Mrozek Dariusz, Stępień Krzysztof, Grzesik Piotr, Małysiak-Mrozek Bożena
Department of Applied Informatics, Silesian University of Technology, Gliwice, Poland.
Department of Graphics, Computer Vision and Digital Systems, Silesian University of Technology, Gliwice, Poland.
Front Genet. 2021 Jul 13;12:699280. doi: 10.3389/fgene.2021.699280. eCollection 2021.
Various types of analyses performed over multi-omics data are driven today by next-generation sequencing (NGS) techniques that produce large volumes of DNA/RNA sequences. Although many tools allow for parallel processing of NGS data in a Big Data distributed environment, they do not facilitate the improvement of the quality of NGS data for a large scale in a simple declarative manner. Meanwhile, large sequencing projects and routine DNA/RNA sequencing associated with molecular profiling of diseases for personalized treatment require both good quality data and appropriate infrastructure for efficient storing and processing of the data. To solve the problems, we adapt the concept of Data Lake for storing and processing big NGS data. We also propose a dedicated library that allows cleaning the DNA/RNA sequences obtained with single-read and paired-end sequencing techniques. To accommodate the growth of NGS data, our solution is largely scalable on the Cloud and may rapidly and flexibly adjust to the amount of data that should be processed. Moreover, to simplify the utilization of the data cleaning methods and implementation of other phases of data analysis workflows, our library extends the declarative U-SQL query language providing a set of capabilities for data extraction, processing, and storing. The results of our experiments prove that the whole solution supports requirements for ample storage and highly parallel, scalable processing that accompanies NGS-based multi-omics data analyses.

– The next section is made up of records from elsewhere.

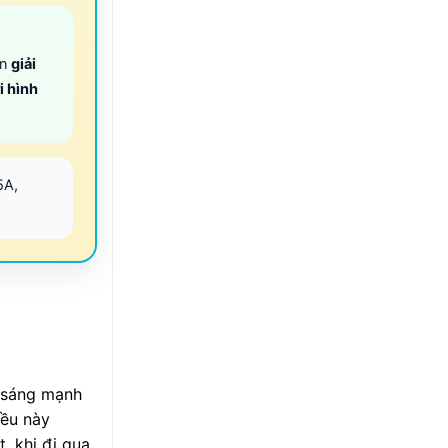
ọn
giải
i hình
5A,
h sáng mạnh
iều này
, khi đi qua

如今,对多组学数据进行的各种类型分析是由下一代测序(NGS)技术驱动的,这些技术可产生大量的DNA/RNA序列。尽管许多工具允许在大数据分布式环境中对NGS数据进行并行处理,但它们无法以简单的声明方式大规模提高NGS数据的质量。与此同时,大型测序项目以及与疾病分子谱分析相关的常规DNA/RNA测序以实现个性化治疗,既需要高质量的数据,也需要适当的基础设施来高效存储和处理数据。为了解决这些问题,我们采用数据湖的概念来存储和处理大型NGS数据。我们还提出了一个专用库,用于清理通过单端测序和双端测序技术获得的DNA/RNA序列。为了适应NGS数据的增长,我们的解决方案在云端具有很大的可扩展性,并且可以快速灵活地调整要处理的数据量。此外,为了简化数据清理方法的使用以及数据分析工作流程其他阶段的实现,我们的库扩展了声明式U-SQL查询语言,提供了一组用于数据提取、处理和存储的功能。我们的实验结果证明,整个解决方案支持基于NGS的多组学数据分析所需的大量存储以及高度并行、可扩展的处理要求。